NI "MARUJOS" NI GILIPOLLAS


Los españoles no somos unos “marujos”. Al menos no todos. Ni siquiera la mayoría. Hay unos cuantos que, al parecer, lo son; pero eso es todo. Un tío como Frank de la Jungla, que está de tratar con animales y categorías taxonómicas, debería saber que no se puede caracterizar a toda una población por lo que hacen solo unos cuantos individuos. Frank puede decir, como dice, que él suele ver “Sálvame”. Peor para él. Y puede empeorar las cosas añadiendo que quien ve “Sálvame” es un “marujo”. Allá él. Pero a los demás que no nos meta diciendo que “Todos somos "marujos"”. Más de cuarenta millones de españoles no seguimos “Sálvame”. Algunos incluso preferimos cinco horas de programas de Frank de la Jungla a cinco minutos de “Sálvame”. Quien tenga mala conciencia por ver mala tele, que lo asuma, pero que no nos utilice a los demás para justificarse.

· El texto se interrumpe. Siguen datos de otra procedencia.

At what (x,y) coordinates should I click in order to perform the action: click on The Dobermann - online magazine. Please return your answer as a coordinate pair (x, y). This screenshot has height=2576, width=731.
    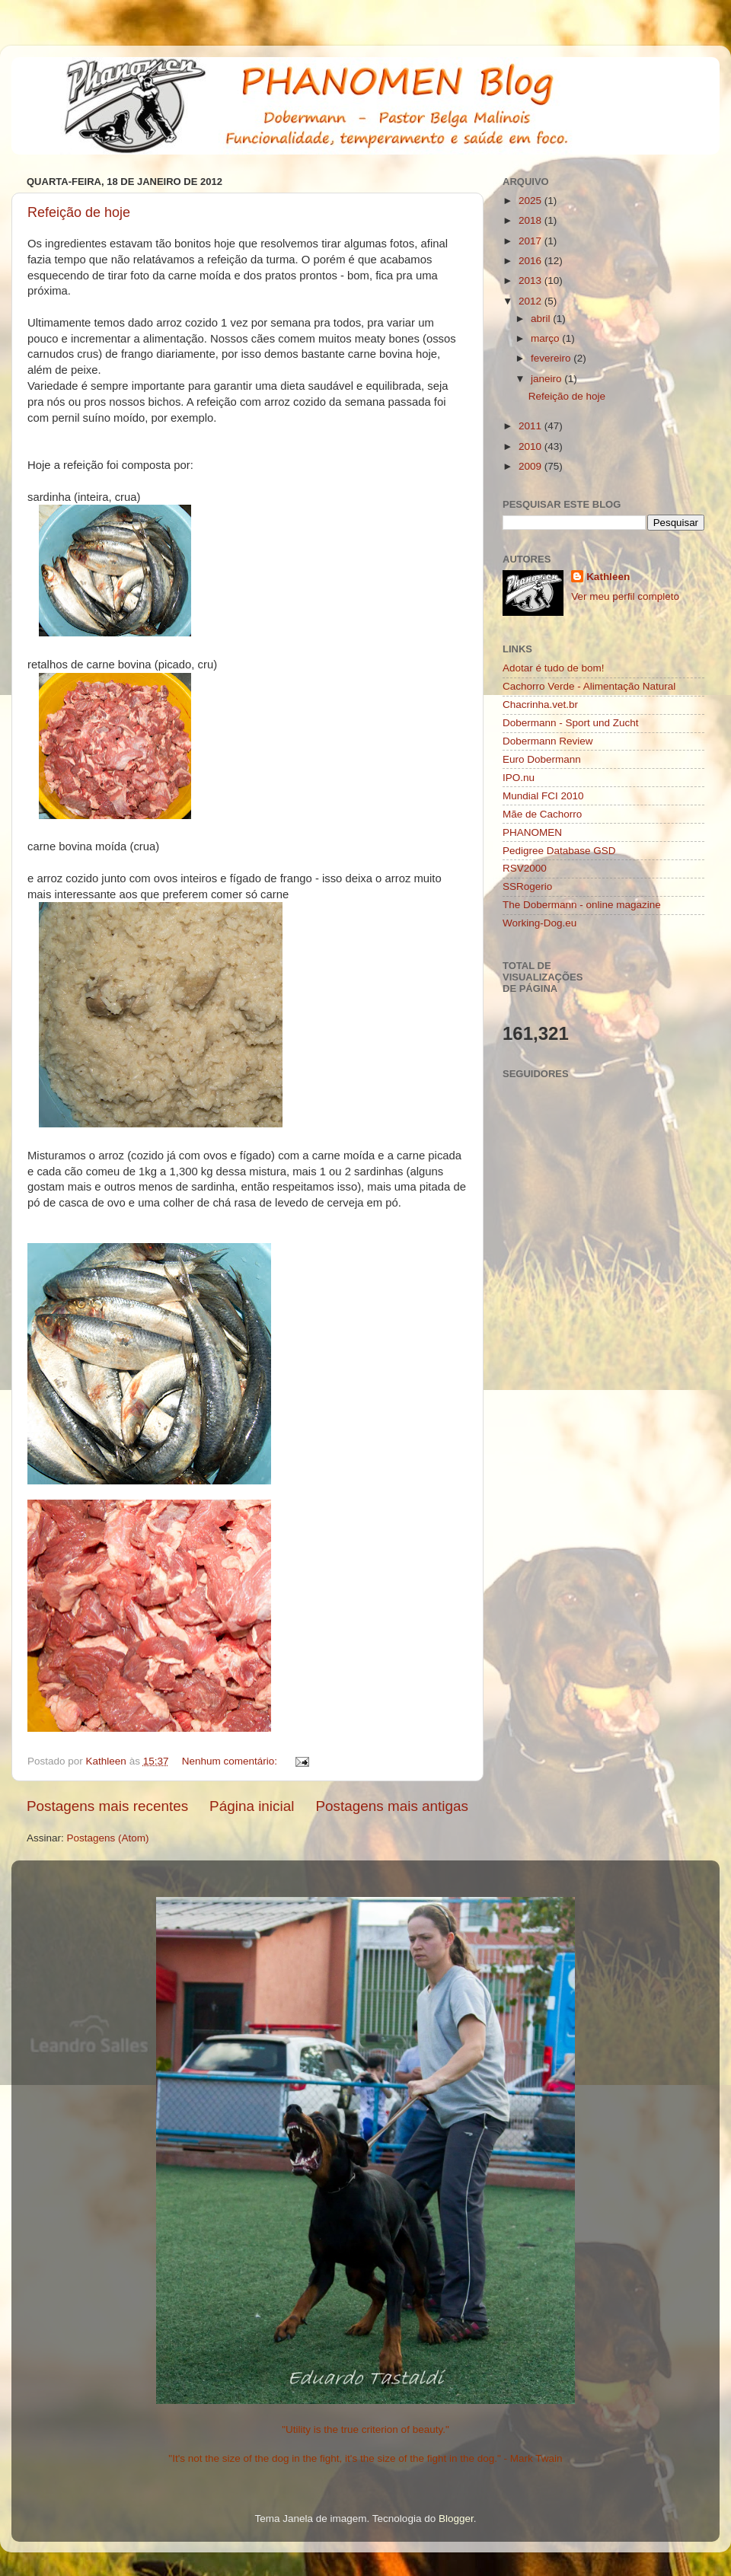
    Looking at the image, I should click on (582, 904).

Por otra parte, tampoco todos los españoles somos gilipollas. A principios de mes, Mariló Montero recomendó en “Saber vivir” oler limón para prevenir el cáncer. Naturalmente, hubo quejas y la Organización Médica Colegial emitió un comunicado contundente: “No se puede frivolizar sobre un tema tan sensible como el cáncer y menos en la televisión pública que debe ser rigurosa en temas de salud y debe contar con opiniones fundamentadas por expertos sobre el tema en cuestión”. TVE también hace comunicados, pero le salen peor: “La dirección de TVE quiere dejar patente su total apoyo a Mariló Montero, a quien considera una excelente profesional, y zanjar de este modo cualquier polémica al respecto”. Zanjar una polémica con afirmaciones así es como apagar el fuego con gasolina: se aviva y quema a quien lo alimenta: ¿qué clase de profesionales son y cuánto cobran los directivos que afirman que Mariló, con el carrerón que lleva, es una “excelente profesional”? Ella es más lista y anda diciendo que las quejas deben dirigirse al programa, no a ella, que aquello no fue cosa suya, y que ella no dijo que el limón curara.

Como pasa con “Sálvame”, habrá quien se lo trague, pero ni todos somos “marujos” como dice Frank ni todos somos gilipollas como Mariló piensa.